Gioachino Rossini’s “The Barber of Seville” has always been the gold standard for Italian opera buffa as it is based on the Figaro plays of 18th-century French playwright Pierre Beaumarchais. It seems that the buffa-style laughs and gags endemic to this masterpiece were not enough for Spanish director Joan Font, whose version is currently running at Houston Grand Opera.
What is it about Spanish directors and their unique – and downright bizarre – perspectives on some of opera’s famous works? Calixto Bieito causes a stir wherever his work is seen with a “Carmen” that is nearly 20 years old that bears little resemblance to Bizet’s best-known work. At least Bieito states plainly that his goal is to modernize operas by setting them in more relevant and recent time periods.
Font bears a lofty reputation as the founding director of the Barcelona-based Els Comediants theater group and his style worked with another Rossini masterpiece in a production of “La Cenerentola” seen in Houston and elsewhere. He and the creative team were not quite as successful with their take on “Barber” that saw some audience members heading for the exits at intermission of the performance seen Saturday night; the thought occurred to me to join them.
Forging Ahead Through Challenging Times
It should be noted, of course, that just to be having this season in Houston in the wake of Hurricane Harvey is a victory. The performances have been moved inside the George Brown Convention Center in a space dubbed HGO Resilience Theater after flooding rendered the Wortham Theater Center on the other side of downtown far from usable.
The temporary makeshift setting has forced the orchestra into odd placements. In this case, maestro Emily Senturia was forced to conduct behind the staging on the left side of the action with little chance of succeeding in bringing out a pleasing rendition of Rossini’s music.
So while this season at HGO hasn’t been an ideal operatic experience, the concurrent production of “Elektra” proved that terrific opera can still be produced under such difficult circumstances. Alas, this version of “The Barber of Seville” only proved that one of the opera world’s most hilarious works can be turned into a bore.

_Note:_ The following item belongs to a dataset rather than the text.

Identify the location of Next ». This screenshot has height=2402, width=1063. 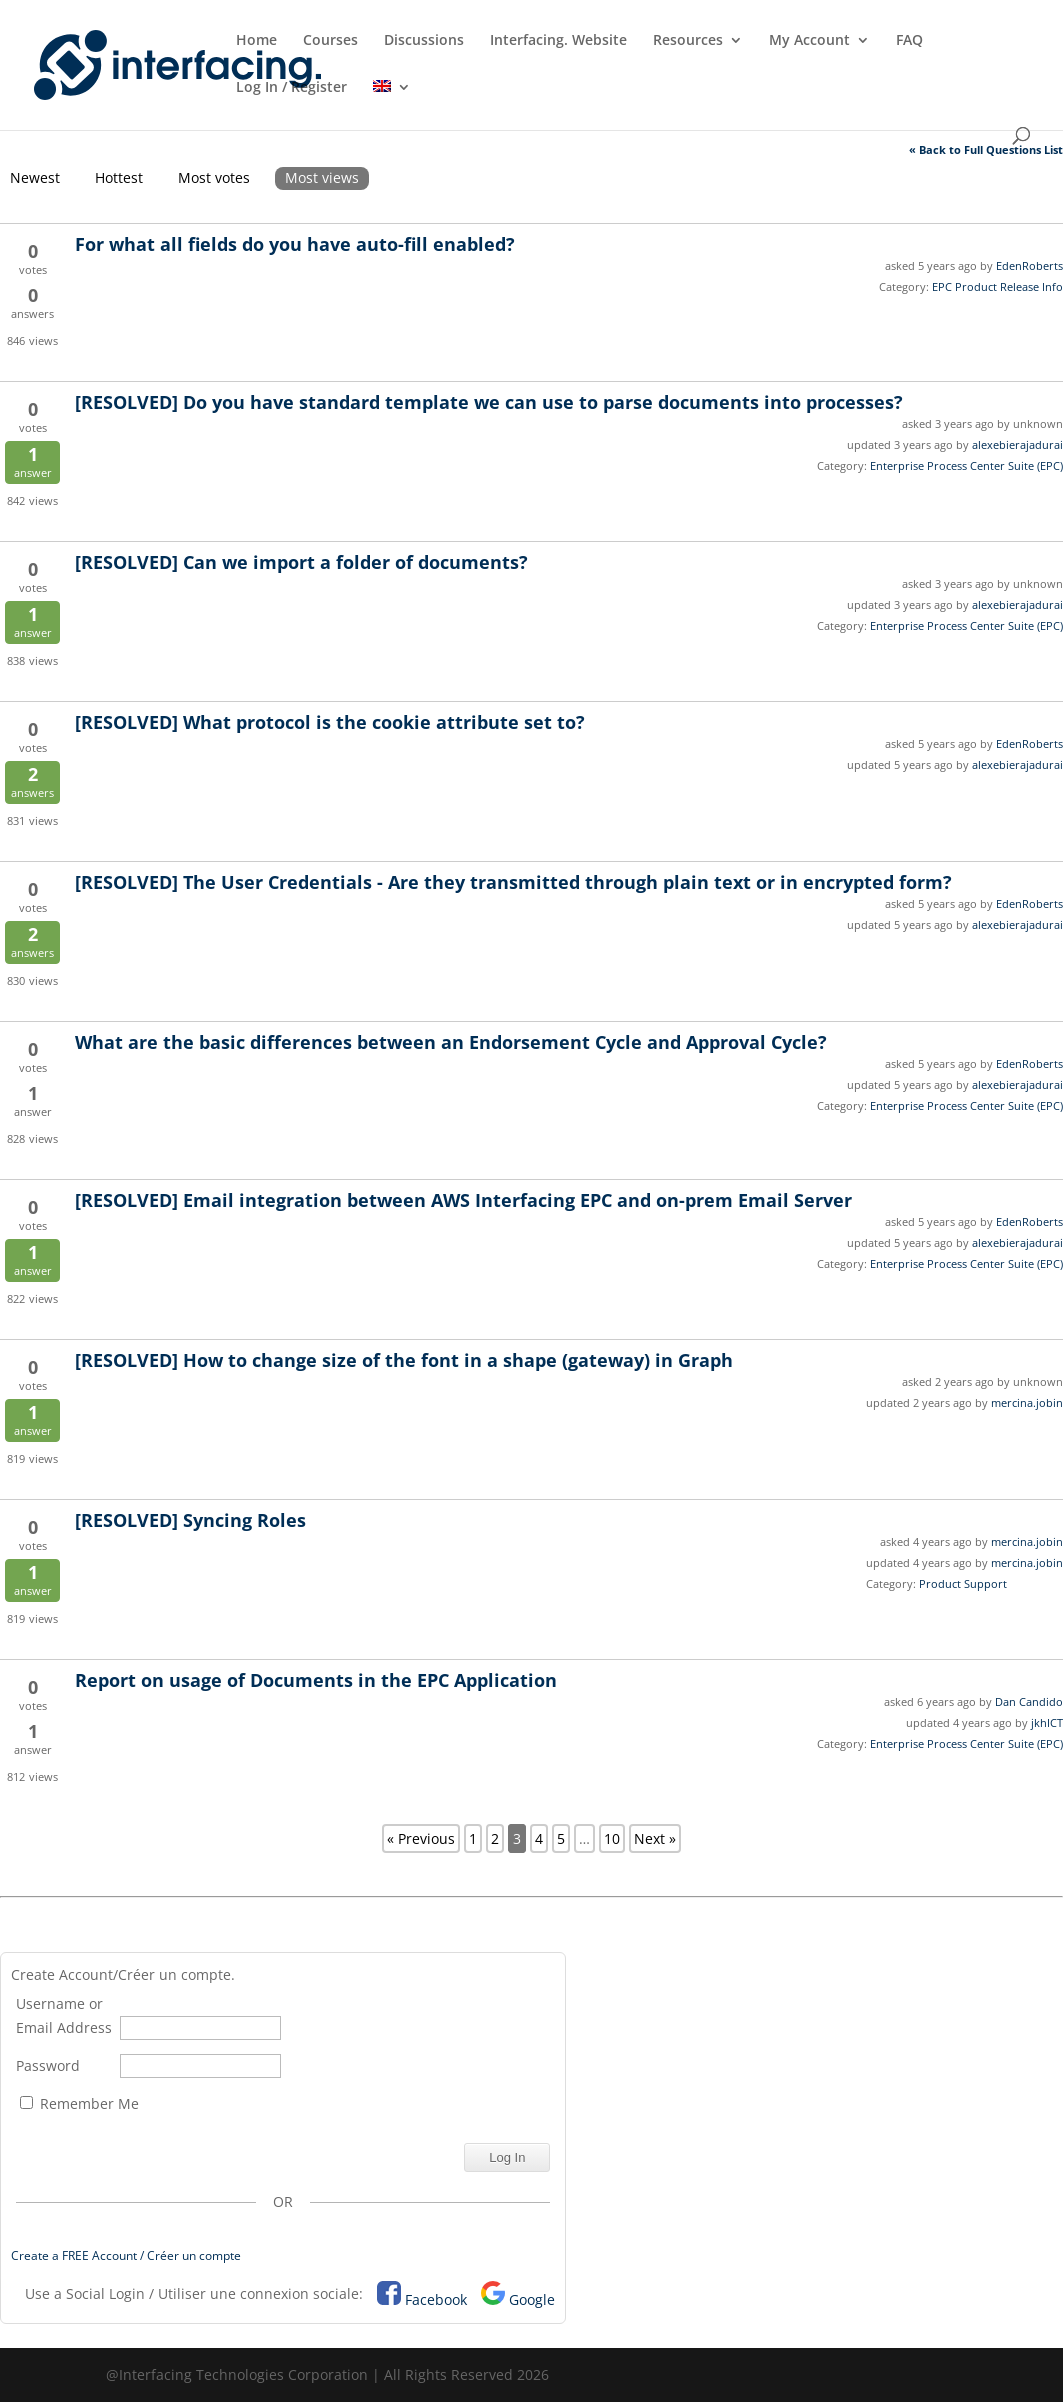 (655, 1838).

More Questions Than Answers
Part of what I found confusing was the dark setting in the initial scenes in Seville. Visually, there was little to look at during the famed “Largo al factotum” by Figaro portrayed by baritone Lucas Meachem in his Houston debut. The American wore a brightly colored outfit with the spotlight clearly on him but his presence seemed a bit minuscule in relation to the hauntingly drab scene around him.
The one positive for the unusual staging was how close Meachem was to audience members in the first row who were perfectly placed to enjoy his comic machinations. I’d be curious as to how Meachem, who has performed Figaro in many places, felt about this staging as compared to other productions. His Figaro was zany and silly but Font’s production did him no favors in giving him very little of an opportunity to showcase his physical comedy skills.
Even stranger was the triangular room that represented the barbershop that would occasionally light up in Act one. I never understood what was trying to be conveyed with that or why it was so dark to begin with. When the police try to arrest Almaviva disguised as Lindoro to close Act one, the result was chaotic with very little humor.
Everyone sang his or her role very well and the vocals sparkled with moments of brilliance. There are not many times that you see a “Barber of Seville” in which the most accomplished singer is Don Basilio with the superstar bass-baritone Eric Owens helming the role in the same kind of luxury casting as when he sang Neptune last season in “Idomeneo” at the Metropolitan Opera.
The issue was more that it felt like a night of individual brilliance on the part of each singer than any kind of cohesive effort from the group, with this staging playing a role in that as well. Bass Peixin Chen was excellent in his portrayal of the madcap Dr. Bartolo, who is suspicious at every turn that Rosina will escape from his clutches. Chen was a one-man show at times with his fussing and fretting and prancing about just like Owens was when he sang his entrance aria of “La Calunnia.”
Tenor David Portillo similarly exuded hilarity as Count Almaviva with his plotting to foil the witless doctor with mezzo-soprano Sofia Selowsky as the lovely Rosina he is trying to win over. Portillo hammed it up throughout while the up and coming Selowsky sounded bright and engaging in what was her role debut. Their best work together came when Almaviva arrives disguised as Rosina’s music teacher Don Alonso with the couple all over each other in full view of the seething Bartolo.
That scene occurs on a giant pink piano that served as the focal point of the second act. It was either one extreme or the other for Font; the staging either made little sense yet when it did, the effect was like being hit on the head with a hammer rather than with any semblance of subtlety.
I would be remiss not to mention an outstanding “Il vecchiotto cerca moglie” by soprano Yelena Dyachek as Berta in an effort that made the HGO Studio Artist as worthy of being on stage as her more notable colleagues. It was yet another example of this “Barber” succeeding only as vehicles for the singers.
I haven’t even mentioned the numerous supernumeraries that were sprinkled in throughout although what they were doing or what their effect was supposed to be wasn’t clear. Staging performances in the convention center was always going to create limits as far as the sound; the distracting and indecipherable visuals had little to do with the conditions and more about a production that took the fun out of this “Barber.”